Voici à quoi ressemble une fausse page utilisée par les individus malintentionnés pour tenter de voler les données de votre carte bancaire en prétextant qu’elle doit être associée à votre identifiant Apple :

 

Comme vous le voyez, les escrocs ne font pas dans le détail et exigent toutes les informations possibles et imaginables, depuis le numéro de la carte jusqu’au compte CVC. Grâce à ces données, ils pourront réaliser n’importe quelle opération avec la carte.

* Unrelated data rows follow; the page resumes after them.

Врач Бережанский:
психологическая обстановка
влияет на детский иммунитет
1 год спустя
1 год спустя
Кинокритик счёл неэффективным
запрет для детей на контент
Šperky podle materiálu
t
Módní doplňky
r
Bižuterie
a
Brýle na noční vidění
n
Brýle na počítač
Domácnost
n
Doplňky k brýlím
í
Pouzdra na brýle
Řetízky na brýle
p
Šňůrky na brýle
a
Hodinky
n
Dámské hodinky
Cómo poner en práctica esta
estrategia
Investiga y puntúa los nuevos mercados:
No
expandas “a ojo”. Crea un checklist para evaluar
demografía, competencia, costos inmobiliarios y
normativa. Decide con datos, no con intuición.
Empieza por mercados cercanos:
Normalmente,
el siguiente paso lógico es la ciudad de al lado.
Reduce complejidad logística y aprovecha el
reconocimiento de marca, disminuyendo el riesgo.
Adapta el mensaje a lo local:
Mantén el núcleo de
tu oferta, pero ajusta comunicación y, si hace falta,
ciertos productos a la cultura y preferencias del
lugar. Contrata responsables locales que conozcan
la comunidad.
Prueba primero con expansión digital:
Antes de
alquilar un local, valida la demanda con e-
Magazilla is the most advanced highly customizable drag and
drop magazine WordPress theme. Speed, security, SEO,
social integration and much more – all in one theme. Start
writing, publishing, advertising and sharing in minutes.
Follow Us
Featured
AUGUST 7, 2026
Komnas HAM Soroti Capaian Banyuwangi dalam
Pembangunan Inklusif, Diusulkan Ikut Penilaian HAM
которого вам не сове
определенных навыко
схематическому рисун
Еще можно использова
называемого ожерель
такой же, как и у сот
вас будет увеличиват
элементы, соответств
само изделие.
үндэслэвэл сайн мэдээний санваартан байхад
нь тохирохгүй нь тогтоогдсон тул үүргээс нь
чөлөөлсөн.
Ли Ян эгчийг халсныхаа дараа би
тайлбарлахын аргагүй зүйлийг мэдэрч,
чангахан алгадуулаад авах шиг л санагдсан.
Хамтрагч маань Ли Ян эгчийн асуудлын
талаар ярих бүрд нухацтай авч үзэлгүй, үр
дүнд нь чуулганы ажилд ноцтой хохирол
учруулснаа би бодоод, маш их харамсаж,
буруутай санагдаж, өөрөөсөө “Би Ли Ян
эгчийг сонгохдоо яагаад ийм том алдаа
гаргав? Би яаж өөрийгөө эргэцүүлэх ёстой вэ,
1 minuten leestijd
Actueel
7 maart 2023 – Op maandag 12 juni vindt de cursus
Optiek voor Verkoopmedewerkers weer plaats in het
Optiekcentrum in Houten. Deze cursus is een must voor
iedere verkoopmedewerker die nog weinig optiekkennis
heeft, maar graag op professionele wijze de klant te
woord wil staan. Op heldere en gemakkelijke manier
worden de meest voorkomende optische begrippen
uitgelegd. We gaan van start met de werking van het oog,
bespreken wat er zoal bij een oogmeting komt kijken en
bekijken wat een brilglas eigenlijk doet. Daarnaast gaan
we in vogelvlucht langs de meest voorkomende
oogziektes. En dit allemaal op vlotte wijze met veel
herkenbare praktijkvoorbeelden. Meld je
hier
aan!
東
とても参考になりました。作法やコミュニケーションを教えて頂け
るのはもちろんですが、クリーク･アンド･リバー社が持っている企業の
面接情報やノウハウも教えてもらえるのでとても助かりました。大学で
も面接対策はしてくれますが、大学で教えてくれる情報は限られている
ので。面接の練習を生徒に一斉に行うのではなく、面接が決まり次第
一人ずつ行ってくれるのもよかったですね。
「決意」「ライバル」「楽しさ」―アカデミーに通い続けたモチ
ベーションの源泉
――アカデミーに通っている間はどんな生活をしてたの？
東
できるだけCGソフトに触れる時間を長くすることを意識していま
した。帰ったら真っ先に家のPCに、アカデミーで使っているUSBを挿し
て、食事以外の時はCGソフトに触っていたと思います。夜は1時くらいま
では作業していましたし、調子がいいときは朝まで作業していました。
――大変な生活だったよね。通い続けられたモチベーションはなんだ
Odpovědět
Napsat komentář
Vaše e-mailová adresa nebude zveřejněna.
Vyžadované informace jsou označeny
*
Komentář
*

Pour protéger votre compte, vous pouvez activer la vérification en deux étapes pour l’identifiant Apple en activant l’enregistrement d’un ou de plusieurs appareils de confiance. Ces appareils recevront un code de confirmation de quatre caractères. La vérification en deux étapes permet d’éviter l’accès non autorisé à votre compte ou à la modification de vos données sur Mon identifiant Apple et empêche les achats par des tiers à l’aide de votre compte. Toutefois, cette méthode ne vous protège pas contre les pertes d’argent si vous avez offert vous-même les données de votre carte bancaire aux escrocs. Par conséquent, soyez vigilants si vous recevez un message d’Apple ou d’un de ses employés : n’hésitez pas à contacter le service d’assistance technique d’Apple pour confirmer l’authenticité du message. De plus, il est déconseillé de cliquer sur le lien dans le message. Il est préférable de saisir directement l’adresse dans la barre d’adresse. Et si vous avez malgré tout cliqué sur le lien, examinez le contenu de la page et comparez l’adresse de la page à celle qui apparaît dans la barre du navigateur.  En respectant ces règles simples, vous ne deviendrez pas la prochaine victime des escrocs et vos données ne seront pas compromises.